Thanks again to anybody who has taken the time to post. I will share the Youtube link once finished and will include you guys in my credits. 

Much appreciated.

Jo.


----------



## Mal (Jan 1, 2016)

The "Cenotaph for Isaac Newton" surely deserves one of the most impressive funeral marches in existence, which might mean going later than you initially thought. Maybe not Haydn for this, I don't think he does "serious funereal grandeur" very well, he's too happy for that! (Though I stand to be corrected, I haven't delved into his operas or religious music...)

For "greatest serious funereal grandeur" Beethoven 7 has to be under consideration, but also Mahler 5:






French connection, Berlioz - Symphonie funèbre et triomphale:






Or maybe one the greatest requiem masses? Then you can go 18th century with Mozart:






Back to the 19th century, French connection, Fauré:






20th century, English connection, celebration of a "mighty hunter", Elgar Nimrod:






Not to forget, Richard Wagner - Götterdämmerung - Siegfried's Funeral March:

... only 5 videos allowed, easy to find...


----------



## Beet131 (Mar 24, 2018)

If it doesn't matter too much that the music is from later periods, you might consider some of these:

Brahms' Serenade No. 2, 1st Movement Allegro Moderato.
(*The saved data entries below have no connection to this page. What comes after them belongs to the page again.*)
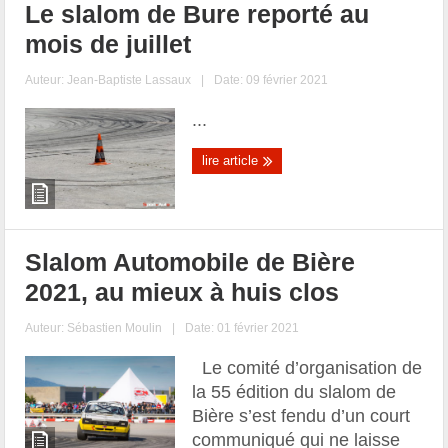
Le slalom de Bure reporté au
mois de juillet
Auteur:
Jean-Baptiste Lassaux
|
Date: 09 février 2021
...
lire article
Slalom Automobile de Bière
2021, au mieux à huis clos
Auteur:
Sébastien Moulin
|
Date: 01 février 2021
Le comité d’organisation de
la 55 édition du slalom de
Bière s’est fendu d’un court
communiqué qui ne laisse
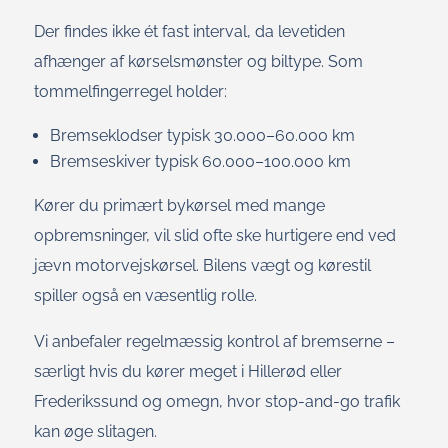
Der findes ikke ét fast interval, da levetiden
afhænger af kørselsmønster og biltype. Som
tommelfingerregel holder:
Bremseklodser typisk 30.000–60.000 km
Bremseskiver typisk 60.000–100.000 km
Kører du primært bykørsel med mange
opbremsninger, vil slid ofte ske hurtigere end ved
jævn motorvejskørsel. Bilens vægt og kørestil
spiller også en væsentlig rolle.
Vi anbefaler regelmæssig kontrol af bremserne –
særligt hvis du kører meget i Hillerød eller
Frederikssund og omegn, hvor stop-and-go trafik
kan øge slitagen.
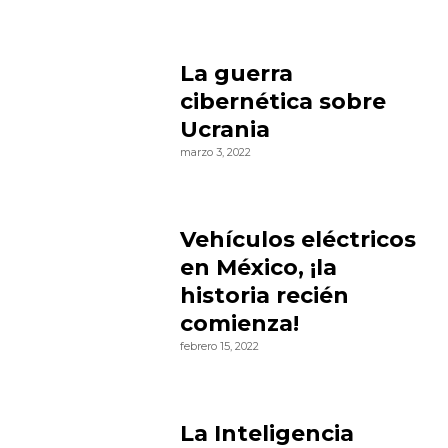
La guerra
cibernética sobre
Ucrania
marzo 3, 2022
Vehículos eléctricos
en México, ¡la
historia recién
comienza!
febrero 15, 2022
La Inteligencia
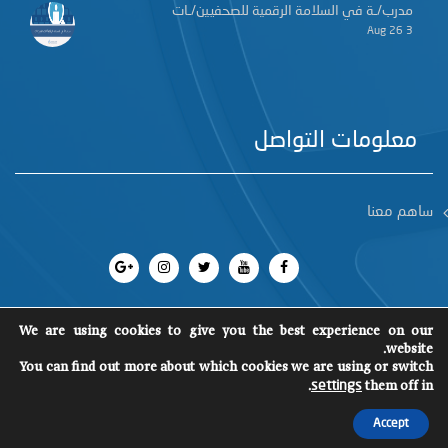
مدرب/ـة في السلامة الرقمية للصحفيين/ـات
3 Aug 26
معلومات التواصل
ساهم معنا
We are using cookies to give you the best experience on our
website.
You can find out more about which cookies we are using or switch
جميع الحقوق محفوظة 2018
©
SCM
.
them off in
settings
Accept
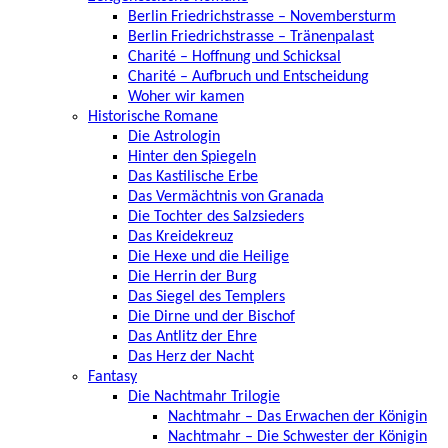
Berlin Friedrichstrasse – Novembersturm
Berlin Friedrichstrasse – Tränenpalast
Charité – Hoffnung und Schicksal
Charité – Aufbruch und Entscheidung
Woher wir kamen
Historische Romane
Die Astrologin
Hinter den Spiegeln
Das Kastilische Erbe
Das Vermächtnis von Granada
Die Tochter des Salzsieders
Das Kreidekreuz
Die Hexe und die Heilige
Die Herrin der Burg
Das Siegel des Templers
Die Dirne und der Bischof
Das Antlitz der Ehre
Das Herz der Nacht
Fantasy
Die Nachtmahr Trilogie
Nachtmahr – Das Erwachen der Königin
Nachtmahr – Die Schwester der Königin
It begins with ascending notes and is light and easy.

Prokofiev's Symphony No. 1 "Classical," 1st Movement Allegro. It's faster, bouncy and continues to build.

Elgar's "Nimrod" from his Enigma Variations. (As Mal also suggested). It has a solemn opening and a really big finish. Very majestic.


----------



## Pugg (Aug 8, 2014)

What and where would we be without the internet hey?


----------